> _Data for this task_
# # #
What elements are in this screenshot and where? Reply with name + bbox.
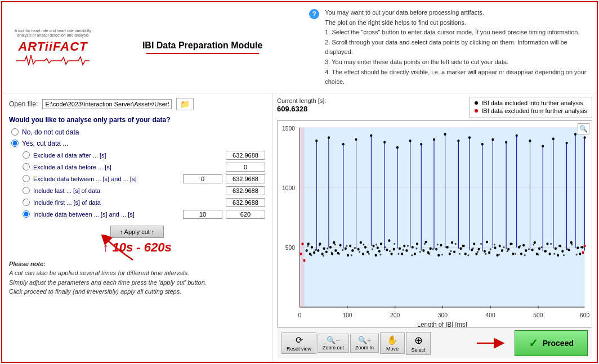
radio-yes-cut[interactable]: Yes, cut data ... bbox=[9, 140, 265, 147]
opt-input-6b[interactable] bbox=[226, 210, 265, 219]
proceed-button[interactable]: ✓ Proceed bbox=[515, 330, 588, 356]
svg-point-88 bbox=[430, 247, 432, 250]
svg-point-179 bbox=[379, 253, 381, 255]
opt-radio-3[interactable] bbox=[23, 175, 30, 182]
svg-point-177 bbox=[372, 248, 373, 250]
zoom-out-button[interactable]: 🔍− Zoom out bbox=[318, 334, 349, 353]
opt-radio-5[interactable] bbox=[23, 199, 30, 206]
title-underline bbox=[146, 53, 259, 54]
opt-label-2: Exclude all data before ... [s] bbox=[33, 164, 222, 170]
opt-row-1: Exclude all data after ... [s] bbox=[23, 151, 265, 160]
svg-point-173 bbox=[354, 247, 356, 249]
reset-view-label: Reset view bbox=[287, 346, 311, 352]
svg-point-153 bbox=[570, 241, 573, 244]
svg-point-175 bbox=[363, 244, 364, 246]
svg-point-99 bbox=[453, 250, 455, 253]
opt-input-3b[interactable] bbox=[226, 174, 265, 183]
svg-point-193 bbox=[441, 253, 443, 255]
svg-text:600: 600 bbox=[580, 311, 589, 318]
svg-point-80 bbox=[412, 246, 414, 249]
opt-radio-1[interactable] bbox=[23, 151, 30, 159]
svg-point-180 bbox=[385, 246, 386, 248]
current-length-value: 609.6328 bbox=[277, 105, 307, 113]
opt-row-2: Exclude all data before ... [s] bbox=[23, 163, 265, 172]
svg-point-187 bbox=[415, 248, 417, 250]
svg-point-199 bbox=[467, 254, 469, 257]
svg-point-178 bbox=[376, 244, 377, 246]
svg-point-212 bbox=[524, 254, 526, 257]
svg-point-27 bbox=[307, 242, 310, 245]
chart-area: 🔍 1500 1000 500 bbox=[277, 120, 592, 327]
svg-text:200: 200 bbox=[390, 311, 400, 318]
reset-view-button[interactable]: ⟳ Reset view bbox=[281, 332, 316, 354]
move-button[interactable]: ✋ Move bbox=[380, 332, 405, 354]
svg-point-55 bbox=[360, 241, 362, 244]
opt-radio-4[interactable] bbox=[23, 187, 30, 194]
svg-point-149 bbox=[561, 250, 564, 253]
svg-point-115 bbox=[488, 251, 490, 254]
zoom-in-label: Zoom In bbox=[355, 345, 374, 350]
svg-point-216 bbox=[541, 246, 543, 248]
opt-input-1[interactable] bbox=[226, 151, 265, 160]
info-line-0: You may want to cut your data before pro… bbox=[325, 9, 484, 16]
opt-radio-2[interactable] bbox=[23, 163, 30, 170]
svg-point-114 bbox=[486, 240, 488, 243]
folder-button[interactable]: 📁 bbox=[176, 98, 194, 110]
svg-text:400: 400 bbox=[486, 311, 495, 318]
svg-point-36 bbox=[323, 247, 325, 250]
svg-point-206 bbox=[498, 253, 500, 255]
arrow-annotation-svg bbox=[99, 235, 144, 263]
legend-item-black: IBI data included into further analysis bbox=[475, 100, 587, 106]
svg-point-58 bbox=[366, 250, 369, 253]
svg-point-184 bbox=[403, 249, 404, 251]
svg-point-186 bbox=[411, 254, 413, 257]
svg-point-54 bbox=[357, 248, 360, 250]
radio-no-cut[interactable]: No, do not cut data bbox=[9, 128, 265, 136]
radio-yes-cut-input[interactable] bbox=[11, 140, 19, 147]
opt-radio-6[interactable] bbox=[23, 210, 30, 218]
analysis-question: Would you like to analyse only parts of … bbox=[9, 116, 265, 124]
svg-point-202 bbox=[480, 243, 482, 245]
svg-point-42 bbox=[333, 241, 335, 244]
svg-point-167 bbox=[331, 251, 333, 254]
opt-row-6: Include data between ... [s] and ... [s] bbox=[23, 210, 265, 219]
svg-point-69 bbox=[388, 239, 390, 242]
svg-point-68 bbox=[386, 249, 388, 251]
left-panel: Open file: 📁 Would you like to analyse o… bbox=[2, 93, 272, 362]
zoom-button[interactable]: 🔍 bbox=[578, 123, 589, 134]
svg-point-163 bbox=[315, 249, 316, 251]
svg-point-222 bbox=[566, 248, 568, 250]
svg-point-45 bbox=[339, 244, 342, 246]
opt-input-3a[interactable] bbox=[183, 174, 222, 183]
opt-input-2[interactable] bbox=[226, 163, 265, 172]
svg-point-203 bbox=[485, 253, 486, 255]
svg-point-219 bbox=[553, 253, 555, 255]
opt-input-5[interactable] bbox=[226, 198, 265, 207]
proceed-check-icon: ✓ bbox=[529, 336, 538, 350]
svg-point-110 bbox=[477, 248, 480, 250]
svg-point-76 bbox=[403, 245, 405, 248]
svg-point-143 bbox=[549, 253, 551, 255]
info-area: ? You may want to cut your data before p… bbox=[307, 6, 591, 89]
top-bar: A tool for heart rate and heart rate var… bbox=[2, 2, 597, 93]
select-button[interactable]: ⊕ Select bbox=[406, 332, 431, 355]
opt-input-4[interactable] bbox=[226, 186, 265, 195]
svg-point-165 bbox=[323, 255, 324, 257]
svg-point-97 bbox=[449, 253, 451, 255]
svg-point-136 bbox=[534, 241, 536, 244]
legend-item-red: IBI data excluded from further analysis bbox=[475, 107, 587, 114]
svg-point-211 bbox=[519, 245, 521, 247]
radio-no-cut-input[interactable] bbox=[11, 128, 19, 136]
svg-point-217 bbox=[546, 250, 547, 253]
file-input[interactable] bbox=[42, 99, 172, 109]
svg-point-124 bbox=[507, 248, 509, 250]
svg-point-48 bbox=[345, 247, 347, 250]
info-line-3: 2. Scroll through your data and select d… bbox=[325, 39, 567, 56]
svg-point-192 bbox=[437, 244, 439, 246]
opt-input-6a[interactable] bbox=[183, 210, 222, 219]
zoom-in-button[interactable]: 🔍+ Zoom In bbox=[350, 334, 379, 353]
chart-background bbox=[300, 128, 584, 307]
svg-point-176 bbox=[368, 253, 370, 255]
svg-point-152 bbox=[568, 249, 570, 251]
svg-point-147 bbox=[557, 254, 559, 257]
# # #
Which lines of the data above contain "chart"? Copy each one.

> _Result_
chart-area: 🔍 1500 1000 500 bbox=[277, 120, 592, 327]
chart-background bbox=[300, 128, 584, 307]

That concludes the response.